New data at the European Cystic Fibrosis Conference demonstrating significant benefits of treatment with Trikafta(elexacaftor/tezacaftor/ivacaftor and ivacaftor).- Vertex.

Data from a randomized, double-blind, Phase III study (abstract WS06.04) demonstrated that people with CF who have rare, non-F508del mutations in the cystic fibrosis transmembrane conductance regulator (CFTR) gene responsive to Trikafta in vitro demonstrated clinical benefit from receiving Trikafta. Compared to placebo, lung function improved by 9.2 percentage points as measured by ppFEV1, CFTR function improved (as measured by mean sweat chloride concentration reductions of 28.3 mmol/L), and pulmonary exacerbations were reduced by 72% per year. Safety and tolerability were generally consistent with the established safety profile of Trikafta.

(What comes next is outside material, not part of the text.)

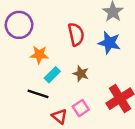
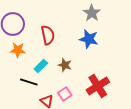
red semicircle: (76, 34) -> (48, 35), moved
orange star: (39, 55) -> (18, 50), moved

Vertex also presented the interim analysis (IA) of a Kaftrio plus ivacaftor from 2020-21 in Germany (abstract WS01.04) . The ongoing five-year post-authorization study is the largest real-world study of people with CF treated with Trikafta to date, including more than 16,000 people with CF from the U.S. Cystic Fibrosis Foundation Patient Registry (CFFPR) and approximately 3,000 people with CF from the German CF Registry. The IA showed clinically meaningful, disease-modifying benefits for Trikafta/Kaftrio, including a 76% and 70% reduction in the cumulative annual rate of pulmonary exacerbations in the U.S. and in Germany, respectively, compared to the year prior to Trikafra/ Kaftrio treatment. In addition, there was a 62% lower rate of death in the U.S. and 84% lower in Germany; and an 86% lower rate of lung transplant in the U.S. and 96% lower in Germany compared to the 2019 U.S. CFFPR and German CF Registry populations (pre-Trikafta/KAFTRIO®). No new safety concerns were identified.